1) my heart, with hidden flame, unceremoniously burned
2) {speaking / 'so to speak'} like {'silent fire' / glowing coals}, it burned

Notes:

aatish-e ;xaamosh , literally 'silent fire', refers to glowing coals hidden in ashes.

 

goyaa : 'Saying, speaking; --conversible; talkative, loquacious; eloquent; --a speaker; a singer; --adv. As you (or as one) would say, as it were, as though, so to speak; thus, in this manner'. (Platts p.928)

Ghalib:

[1863: Illustrating the best verses of Urdu, the ones with that indefinable 'something else', he names among them Momin's verse, as given by Hali below.]
==Urdu text: Khaliq Anjum, vol. 2, p. 615

Hali:

In the same way, when he heard this verse of Momin Khan's:

tum mire pas hote ho goyaa
jab ko))ii duusraa nahii;N hotaa

[you are with me {speaking / so to speak}
when no other is there]

then he praised it greatly and said, 'If only Momin Khan had taken my whole divan, and had given me only this one verse!' This verse too he has copied out in a number of his letters.

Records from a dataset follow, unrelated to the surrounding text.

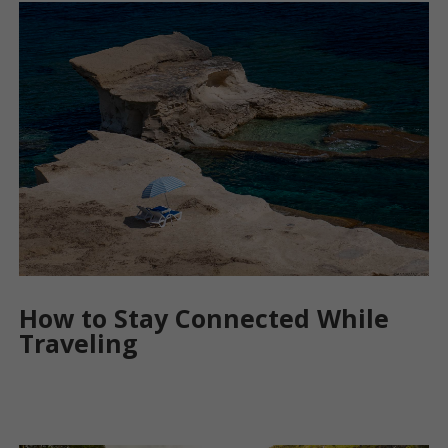
How to Stay Connected While
Traveling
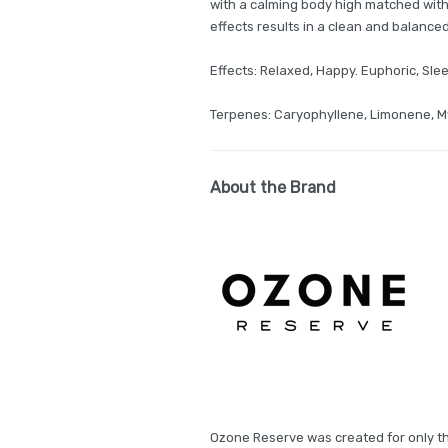
with a calming body high matched with
effects results in a clean and balanced
Effects: Relaxed, Happy. Euphoric, Sle
Terpenes: Caryophyllene, Limonene, 
About the Brand
Ozone Reserve was created for only th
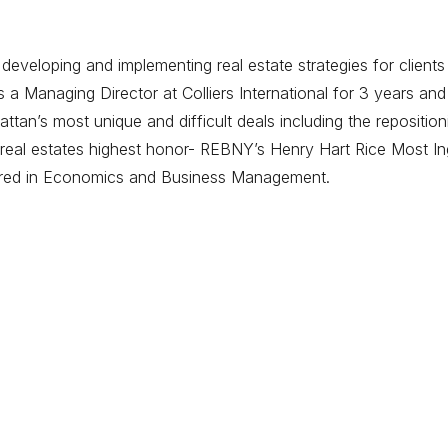
eveloping and implementing real estate strategies for clients
 Managing Director at Colliers International for 3 years and
tan’s most unique and difficult deals including the repositi
eal estates highest honor- REBNY’s Henry Hart Rice Most Ing
ored in Economics and Business Management.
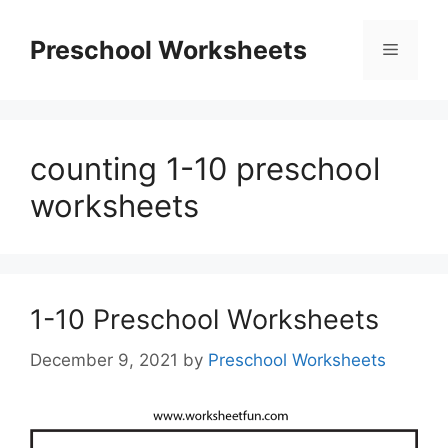
Skip
to
Preschool Worksheets
Menu
content
counting 1-10 preschool
worksheets
1-10 Preschool Worksheets
December 9, 2021
by
Preschool Worksheets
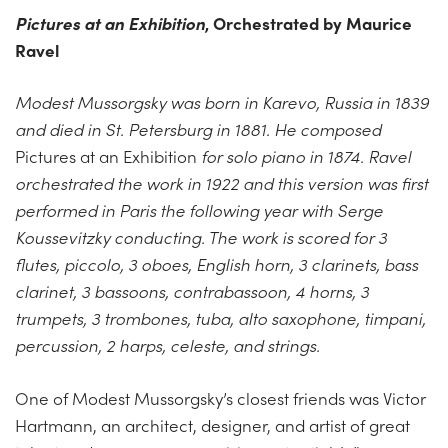
Pictures at an Exhibition
, Orchestrated by Maurice
Ravel
Modest Mussorgsky was born in Karevo, Russia in 1839
and died in St. Petersburg in 1881. He composed
Pictures at an Exhibition
for solo piano in 1874. Ravel
orchestrated the work in 1922 and this version was first
performed in Paris the following year with Serge
Koussevitzky conducting. The work is scored for 3
flutes, piccolo, 3 oboes, English horn, 3 clarinets, bass
clarinet, 3 bassoons, contrabassoon, 4 horns, 3
trumpets, 3 trombones, tuba, alto saxophone, timpani,
percussion, 2 harps, celeste, and strings.
One of Modest Mussorgsky’s closest friends was Victor
Hartmann, an architect, designer, and artist of great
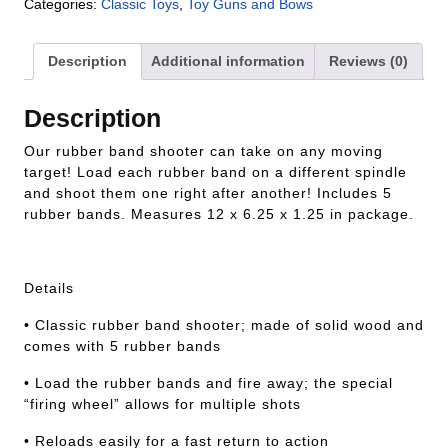
Categories:
Classic Toys
,
Toy Guns and Bows
Description
Additional information
Reviews (0)
Description
Our rubber band shooter can take on any moving
target! Load each rubber band on a different spindle
and shoot them one right after another! Includes 5
rubber bands. Measures 12 x 6.25 x 1.25 in package.
Details
• Classic rubber band shooter; made of solid wood and
comes with 5 rubber bands
• Load the rubber bands and fire away; the special
“firing wheel” allows for multiple shots
• Reloads easily for a fast return to action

==Urdu text: p. 83 in Hali, Yadgar-e Ghalib

Nazm:

That is, it burned quietly, in such a way that no one knew of it. (5)

== Nazm page 5

Vajid:

Urdu text: Vajid 1902 {5}

Bekhud Dihlavi:

aatish-e ;xaamosh is a fire that burns invisibly/hiddenly and from which flame doesn't arise. To use it in the second line in juxtaposition to soz-e nihaa;N is the extreme limit of rhetoric [balaa;Gat]. Among the special features of Mirza Sahib's style is that without intention and 'search' [talaash] verbal and wordplay-based forms appear that are counted among the verbal devices [.san((at-e alfaa:z]. (14)

Bekhud Mohani:

My heart has burnt to ashes in the suppressed fire of love. And it burned in the manner of suppressed fire, that is, it burned me to ashes in such a way that until the fire was was burnt out and extinguished I didn't even know it. (9)

FWP:

SETS

The happy evocation of 'silent fire' is at the heart of this verse. How does 'silent fire' burn? Remorselessly, no doubt, and in a very hidden way. The smoldering of hot coals is the nearest analogy to how my heart burned. In an elegant paradox, the fire was both silent [;xaamosh] and 'speaking' [goyaa].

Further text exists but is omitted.